I had to laugh. “You think Sewell’s a better role model than me? I know he’s dirty. The way he handled Cathy Acuña? I don’t know how he got into the South County courthouse, but that man’s some kind of fucking psycho.”
“This from a man who’s been editorialized as a psycho.”
I felt like my intestines were about to slide down my legs into my shoes. “I can prove what kind of man he is. Just give me some time.”
“You think I don’t know about every element of his career path? You think I didn’t know about his Mexican daughter? You
think I didn’t have him completely checked out before I would contemplate bringing him into my home? Did he steal from anyone? Did he beat anyone nearly to death? He made some money off a corrupt economy that even the police participated in, and he’s paying it back now.”
“Why are you giving me this in person?” I said. “Do you hate me that much?”
“You can have Alison two afternoons every week, and you’re going to agree to that in writing. The visits will be supervised by a therapist until I’m clear that you’re not going to try to take her. This is nonnegotiable. If you push me or you continue to harass John, you’ll lose that.”
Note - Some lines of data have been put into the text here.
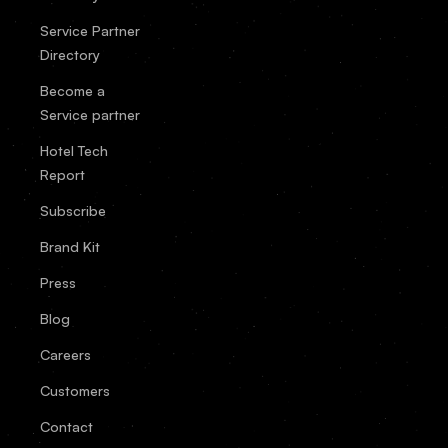
Service Partner
Directory
Become a
Service partner
Hotel Tech
Report
Subscribe
Brand Kit
Press
Blog
Careers
Customers
Contact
“Please don’t do this, Jean.”
“Please don’t do what, Randy? When was the last time you called your daughter except to use her against me? Do you even know where she is now?”
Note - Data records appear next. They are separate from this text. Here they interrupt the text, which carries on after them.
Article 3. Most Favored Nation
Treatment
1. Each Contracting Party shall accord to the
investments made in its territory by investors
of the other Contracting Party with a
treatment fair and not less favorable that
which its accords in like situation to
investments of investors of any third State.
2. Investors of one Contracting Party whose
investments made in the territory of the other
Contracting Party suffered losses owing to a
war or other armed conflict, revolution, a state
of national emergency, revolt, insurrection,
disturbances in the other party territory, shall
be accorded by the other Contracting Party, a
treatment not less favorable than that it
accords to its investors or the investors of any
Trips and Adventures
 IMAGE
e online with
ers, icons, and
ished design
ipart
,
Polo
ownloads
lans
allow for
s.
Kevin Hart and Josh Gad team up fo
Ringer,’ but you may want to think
It was a close call, but I had an answer. “It’s Saturday morning. She’s with her friend in Corona del Mar. They’re taking that sailing class together.”
“Wrong, but that was a good guess. During your malaise, you missed the change of seasons. She’s at softball camp. When you didn’t call, I made other arrangements. John drove her.”
Jean threw the restraining order at my feet and walked away.
I don’t know how I made it from Laguna Beach to Anaheim Hills in half an hour, but it involved the Ortega Highway, and probably the last man who accomplished this feat lived in a California before actors became governors. John Sewell was about to take my place as the proud parent of a softball player named Alison Chalmers, and nothing seemed more important than finding them before the game started so I could interrupt him in that ambition.
In some weird way, I wasn’t that angry. An emotion pursued to the nth degree can become the opposite of itself. The furthest reach of resentment is amusement, for example. Maybe the last frontier of hatred is love.